Como já enunciou Heisemberg, décadas atrás, ao observar um fenômeno físico existe a influência do observador no observado. No caso do filme, um dos humanos adquire a capacidade telecinética dos alienígenas, fazendo o feitiço virar contra o feiticeiro. Em uma cidade onde a noite é eterna, John Murdoch (Rufus Sewell) é perseguido por um inspetor de polícia, suspeito de assassinatos. Sem compreender bem a situação em que se encontra, devido à amnésia que o acomete, ele passa a buscar respostas aos enigmas de seu mundo, sendo ajudado pelo Dr.

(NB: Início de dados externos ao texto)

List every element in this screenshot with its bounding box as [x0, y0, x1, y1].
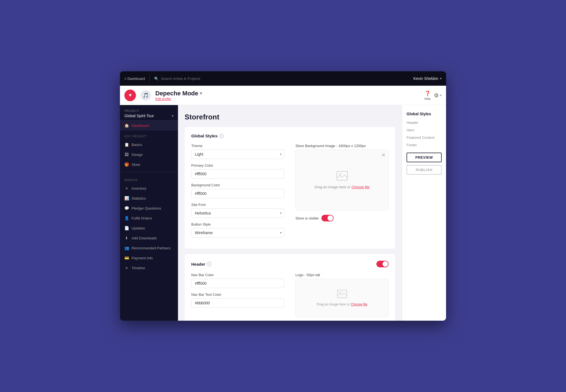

Daniel P. Schreber.

Quanto mais próximo chega da incrível verdade, mais perigosa se torna sua situação pois se torna alvo de estranhas entidades com poderes extraordinários. Nessa busca para encontrar a verdade sobre si mesmo e sobre o ambiente que o cerca, John se depara com um destino muito maior do que poderia imaginar.

O elenco conta ainda com os veteranos Kiefer Sutherland e William Hart, além da linda Jennifer Connely, que apesar de ter participado de inúmeros filmes, só seria reconhecida em “Uma Mente Brilhante” (“A Beautiful Mind”,EUA,2001), que lhe rendeu um Oscar de Melhor Atriz Coadjuvante.

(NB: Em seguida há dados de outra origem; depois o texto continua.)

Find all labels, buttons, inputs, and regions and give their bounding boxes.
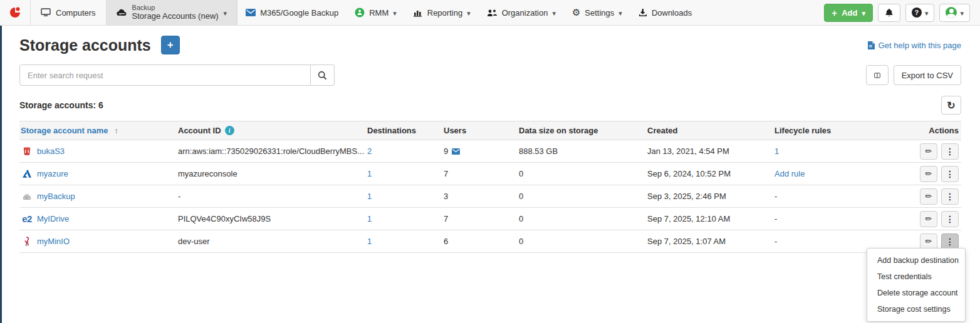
cell-created: Sep 7, 2025, 12:10 AM bbox=[646, 214, 773, 223]
cell-lifecycle: - bbox=[773, 214, 914, 223]
nav-rmm[interactable]: RMM bbox=[347, 0, 405, 25]
row-menu-button[interactable] bbox=[941, 188, 959, 205]
cell-users: 9 bbox=[442, 146, 518, 156]
refresh-icon bbox=[947, 100, 955, 111]
app-logo[interactable] bbox=[0, 0, 30, 25]
nav-settings[interactable]: Settings bbox=[564, 0, 630, 25]
cell-lifecycle: - bbox=[773, 237, 914, 246]
download-icon bbox=[639, 8, 647, 17]
add-rule-link[interactable]: Add rule bbox=[774, 169, 805, 178]
destinations-link[interactable]: 1 bbox=[367, 237, 372, 246]
page-title: Storage accounts bbox=[19, 36, 151, 54]
edit-button[interactable] bbox=[920, 188, 937, 205]
mail-users-icon[interactable] bbox=[452, 148, 460, 155]
row-menu-button-active[interactable] bbox=[941, 233, 959, 250]
tab-storage-accounts-label: Storage Accounts (new) bbox=[132, 12, 219, 21]
cell-name: myBackup bbox=[19, 192, 177, 202]
destinations-link[interactable]: 1 bbox=[367, 192, 372, 201]
menu-item-storage-cost-settings[interactable]: Storage cost settings bbox=[867, 301, 965, 317]
edit-button[interactable] bbox=[920, 233, 937, 250]
pencil-icon bbox=[925, 214, 932, 223]
kebab-icon bbox=[946, 169, 954, 179]
cell-created: Sep 3, 2025, 2:46 PM bbox=[646, 192, 773, 201]
cell-destinations: 2 bbox=[366, 146, 442, 156]
storage-accounts-table: Storage account name Account ID i Destin… bbox=[19, 121, 961, 253]
storage-account-link[interactable]: myBackup bbox=[37, 192, 75, 201]
caret-down-icon bbox=[393, 8, 397, 18]
edit-button[interactable] bbox=[920, 166, 937, 182]
destinations-link[interactable]: 1 bbox=[367, 169, 372, 178]
pencil-icon bbox=[925, 169, 932, 178]
header-account-id[interactable]: Account ID i bbox=[177, 126, 366, 135]
header-created[interactable]: Created bbox=[646, 126, 773, 135]
get-help-link[interactable]: Get help with this page bbox=[868, 41, 961, 50]
export-csv-button[interactable]: Export to CSV bbox=[894, 65, 961, 85]
table-row: myMinIO dev-user 1 6 0 Sep 7, 2025, 1:07… bbox=[19, 230, 961, 253]
tab-storage-accounts[interactable]: Backup Storage Accounts (new) bbox=[106, 0, 238, 25]
tab-storage-accounts-text: Backup Storage Accounts (new) bbox=[132, 4, 219, 21]
table-row: bukaS3 arn:aws:iam::735029026331:role/Cl… bbox=[19, 140, 961, 163]
kebab-icon bbox=[946, 214, 954, 224]
nav-m365-label: M365/Google Backup bbox=[260, 8, 338, 18]
user-menu-button[interactable] bbox=[939, 4, 970, 22]
caret-down-icon bbox=[862, 8, 865, 18]
header-data-size[interactable]: Data size on storage bbox=[518, 126, 646, 135]
edit-button[interactable] bbox=[920, 211, 937, 227]
tab-computers[interactable]: Computers bbox=[30, 0, 107, 25]
help-menu-button[interactable]: ? bbox=[905, 4, 935, 22]
notifications-button[interactable] bbox=[878, 4, 900, 22]
storage-account-link[interactable]: bukaS3 bbox=[37, 146, 65, 156]
cell-destinations: 1 bbox=[366, 237, 442, 246]
info-icon[interactable]: i bbox=[225, 126, 234, 135]
choose-columns-button[interactable] bbox=[866, 65, 889, 85]
cell-data-size: 0 bbox=[518, 192, 646, 201]
row-menu-button[interactable] bbox=[941, 143, 959, 160]
row-menu-button[interactable] bbox=[941, 211, 959, 227]
header-storage-account-name[interactable]: Storage account name bbox=[19, 126, 177, 135]
cell-users: 7 bbox=[442, 214, 518, 223]
header-destinations[interactable]: Destinations bbox=[366, 126, 442, 135]
azure-icon bbox=[21, 169, 33, 178]
nav-organization[interactable]: Organization bbox=[479, 0, 564, 25]
destinations-link[interactable]: 1 bbox=[367, 214, 372, 223]
menu-item-delete-storage-account[interactable]: Delete storage account bbox=[867, 285, 965, 301]
cell-users: 3 bbox=[442, 192, 518, 201]
search-icon bbox=[318, 71, 327, 80]
refresh-button[interactable] bbox=[941, 96, 961, 115]
cell-data-size: 0 bbox=[518, 237, 646, 246]
table-row: myazure myazureconsole 1 7 0 Sep 6, 2024… bbox=[19, 163, 961, 185]
storage-account-link[interactable]: myMinIO bbox=[37, 237, 70, 246]
lifecycle-link[interactable]: 1 bbox=[774, 146, 779, 156]
destinations-link[interactable]: 2 bbox=[367, 146, 372, 156]
cell-data-size: 888.53 GB bbox=[518, 146, 646, 156]
search-button[interactable] bbox=[311, 64, 335, 86]
nav-downloads-label: Downloads bbox=[652, 8, 692, 18]
search-input[interactable] bbox=[19, 64, 311, 86]
menu-item-test-credentials[interactable]: Test credentials bbox=[867, 269, 965, 285]
header-users[interactable]: Users bbox=[442, 126, 518, 135]
edit-button[interactable] bbox=[920, 143, 937, 160]
menu-item-add-backup-destination[interactable]: Add backup destination bbox=[867, 252, 965, 269]
file-system-icon bbox=[21, 192, 33, 202]
storage-account-link[interactable]: MyIDrive bbox=[37, 214, 69, 223]
row-menu-button[interactable] bbox=[941, 166, 959, 182]
header-lifecycle-rules[interactable]: Lifecycle rules bbox=[773, 126, 914, 135]
add-button[interactable]: + Add bbox=[824, 4, 873, 22]
pencil-icon bbox=[925, 146, 932, 156]
cell-name: e2 MyIDrive bbox=[19, 213, 177, 224]
nav-downloads[interactable]: Downloads bbox=[630, 0, 700, 25]
bar-chart-icon bbox=[413, 9, 423, 17]
aws-s3-icon bbox=[21, 146, 33, 156]
monitor-icon bbox=[41, 8, 51, 17]
add-storage-account-button[interactable]: + bbox=[161, 36, 180, 54]
table-row: e2 MyIDrive PILQVe4C90xyCIw58J9S 1 7 0 S… bbox=[19, 208, 961, 230]
nav-m365-google-backup[interactable]: M365/Google Backup bbox=[237, 0, 347, 25]
cell-account-id: myazureconsole bbox=[177, 169, 366, 178]
cell-destinations: 1 bbox=[366, 192, 442, 201]
storage-account-link[interactable]: myazure bbox=[37, 169, 68, 178]
nav-reporting[interactable]: Reporting bbox=[405, 0, 479, 25]
cell-destinations: 1 bbox=[366, 214, 442, 223]
columns-icon bbox=[874, 71, 880, 79]
caret-down-icon bbox=[467, 8, 471, 18]
people-icon bbox=[487, 9, 498, 17]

O filme foi dirigido pelo egípcio Alex Proyas, que já tinha no currículo o polêmico “O Corvo” (“The Crow”,EUA,1994) e depois faria o ótimo “Eu, Robô” (“I, Robot”,EUA,2004), “Presságio” (“Knowing”,EUA,2009) e “Deuses do Egito” (“Gods of Egypt”,EUA,2016).

Apesar dos furos de roteiro e outros defeitos que venham a ser notados, “Cidade das Sombras” é um belo exercício de ficção-científica, na linha especulativa, para os que gostam de exercitar a imaginação. Se não for o caso, mesmo como filme de ação, com certeza, já garante um excelente custo-benefício. E o filme tem um atrativo a mais, pois a concepção da cidade certamente irá agradar muito os terraplanistas…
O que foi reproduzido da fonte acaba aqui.